Je suis parti sans dire au revoir. J’ai pris le large et j’en ai exploré la profondeur. Mon embarcation a fait naufrage… Je ne suis plus des vôtres. Mais l’ai-je jamais été? Oui, c’est moi cet individu que vous ne regardez même pas , ce jeune qui rase les murs, cet étudiant qui a fini par rejoindre sa tribu de chômeurs. Je suis ce fils qui vous disait que son rêve le plus cher est d’envoyer sa mère à la Mecque et son projet le plus ambitieux est d’améliorer la maison de son père.

Je suis ce citoyen qui a rêvé d’une Tunisie meilleure puis qui a regretté Ben Ali. Qui a pleuré pour la démocratie mais qui a pleuré ensuite, peut-être à cause d’elle… Que m’a-t-elle fait la démocratie? Je pose souvent cette question à qui veut m’entendre. Moi que personne n’entend, je passe inaperçu, transparent dans la ville. Celui qui me défend est taxé de populisme. Celui qui me fustige se targue de son réalisme. Je suis l’entre-deux-mondes, le vôtre et le nôtre, le monde des vivants et celui des morts vivants.

Hier, j’ai fugué! J’ai fui cette mère patrie trop dure, sans sentiments, apathique face à ma désolation, insensible à mon ressentiment. Je savais que je pouvais périr. C’était mon seul acte de courage possible dans cette vie qui n’en est pas une. Vivais-je avant de mourir? Posez-vous la question.

Cette mer où vous piquerez une tête cet été, j’ai bu son eau salée jusqu’à en mourir. J’ai vu un instant défiler devant ma mémoire qui s’éteignait les sourires de ma mère qui ne savait pas qu’elle ne me verra plus, de mon père qui a cessé de me regarder tant le poids de mon avenir honteux l’obsède, de mon petit frère qui a continué à me considérer comme son exemple, moi le contre-exemple en tout.

Ma Tunisie, je rêvais de te quitter mais je ne t’ai jamais trahie. Je n’ai pas choisi la voie de ceux qui ont tenté de faire de mon oisiveté un vice extrémiste. Je serais arrivé vivant en Syrie. Mais je ne voulais pas donner la mort. Je voulais vivre. Quitte à en mourir. Je t’ai portée au fond du coeur comme on porte une mauvaise mère: on ne sait pas de quel amour l’aimer ni comment faire pour enfin la haïr. Je savais que tu m’aurais manquée, si j’étais arrivé à l’autre côté de ta rive.

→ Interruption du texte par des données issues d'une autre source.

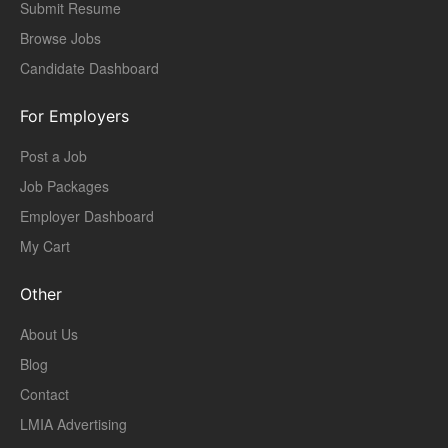
Submit Resume
Browse Jobs
Candidate Dashboard
For Employers
Post a Job
Job Packages
Employer Dashboard
My Cart
Other
About Us
Blog
Contact
LMIA Advertising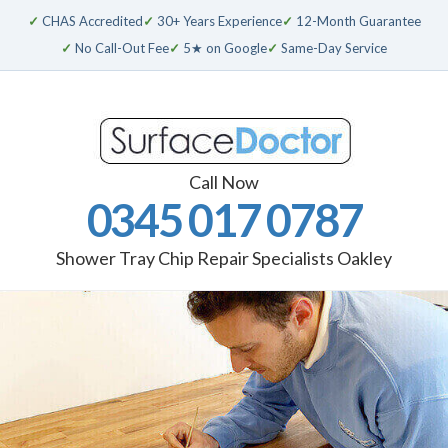
✓
CHAS Accredited
✓
30+ Years Experience
✓
12-Month Guarantee
✓
No Call-Out Fee
✓
5★ on Google
✓
Same-Day Service
Call Now
0345 017 0787
Shower Tray Chip Repair Specialists Oakley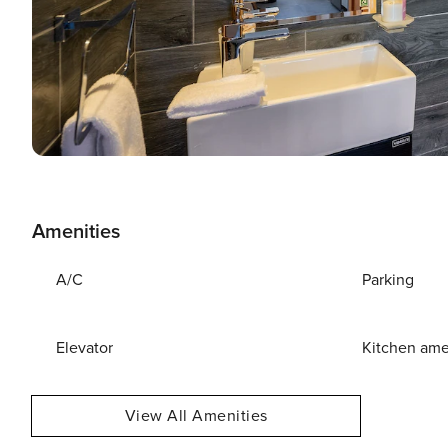
Amenities
A/C
Parking
Elevator
Kitchen ame
View All Amenities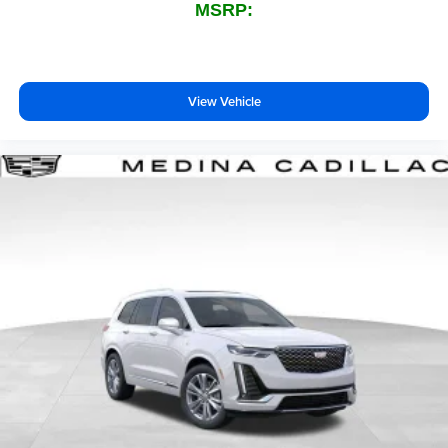
MSRP:
View Vehicle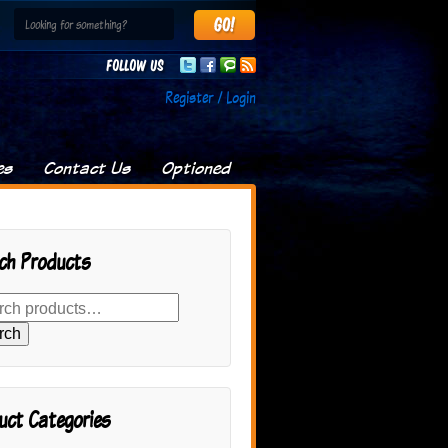
Follow us
Register / Login
es
Contact Us
Optioned
ch Products
rch
uct Categories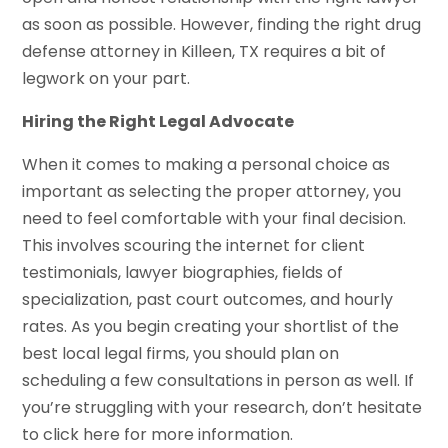
as soon as possible. However, finding the right drug
defense attorney in Killeen, TX requires a bit of
legwork on your part.
Hiring the Right Legal Advocate
When it comes to making a personal choice as
important as selecting the proper attorney, you
need to feel comfortable with your final decision.
This involves scouring the internet for client
testimonials, lawyer biographies, fields of
specialization, past court outcomes, and hourly
rates. As you begin creating your shortlist of the
best local legal firms, you should plan on
scheduling a few consultations in person as well. If
you’re struggling with your research, don’t hesitate
to click here for more information.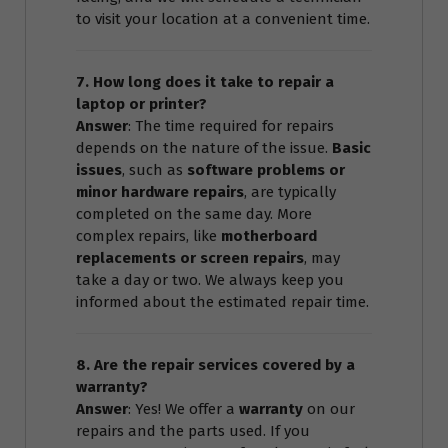
to visit your location at a convenient time.
7. How long does it take to repair a
laptop or printer?
Answer
: The time required for repairs
depends on the nature of the issue.
Basic
issues
, such as
software problems or
minor hardware repairs
, are typically
completed on the same day. More
complex repairs, like
motherboard
replacements or screen repairs
, may
take a day or two. We always keep you
informed about the estimated repair time.
8. Are the repair services covered by a
warranty?
Answer
: Yes! We offer a
warranty
on our
repairs and the parts used. If you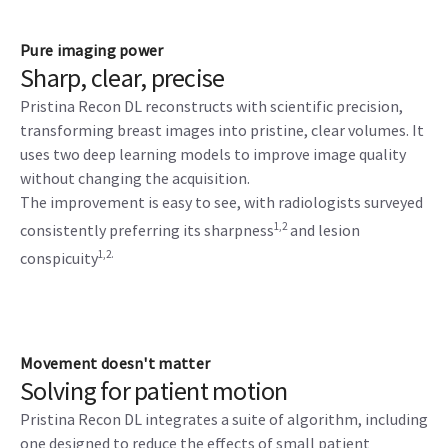
Pure imaging power
Sharp, clear, precise
Pristina Recon DL reconstructs with scientific precision,
transforming breast images into pristine, clear volumes. It
uses two deep learning models to improve image quality
without changing the acquisition.
The improvement is easy to see, with radiologists surveyed
1,2
consistently preferring its sharpness
and lesion
1,2.
conspicuity
Movement doesn't matter
Solving for patient motion
Pristina Recon DL integrates a suite of algorithm, including
one designed to reduce the effects of small patient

Peut-être qu’aujourd’hui, je ne te manque pas , moi ton enfant le moins glorieux. J’en ai vu d’autres avant moi partir, périr et être oubliés sans que rien ne change. Oui, je voulais que tu saches que les profondeurs de ta mer sont remplies des corps de tes enfants qui, comme moi ont touché, le fond.  Tu peux te vanter face au monde de tes 3000 ans d’histoire et de ta démocratie; tu peux parler de tes jeunes comme parle un politicien de l’intérêt national. Faire de nous un slogan et nous oublier. Tu peux nous pleurer ou continuer à te voiler la face.

Hier, on a repêché mon corps sans vie mais ai-je jamais été autre chose? Oui, j’ai perdu la vie mais en avais-je eu vraiment une?

Vous pouvez toujours m’accabler. Me juger coupable de nuire à l’image de mon pays, moi l’enfant raté qui a tout raté même son départ le plus convoité. Oui, je suis coupable, coupable d’être mal-né, coupable d’être né. Ce monde et ses frontières, ce  n’est pas pour moi! Je ne suis ni à plaindre ni à blâmer. A moi les abîmes de la Méditerranée…

Plus de 50 corps ont été repêchés au large de Kerkennah, archipel tunisien devenu plateforme vers une Europe rêvée. Derrière chaque naufragé, une mère, une famille, une multitude de souvenirs et une histoire tragique… du début à la fin.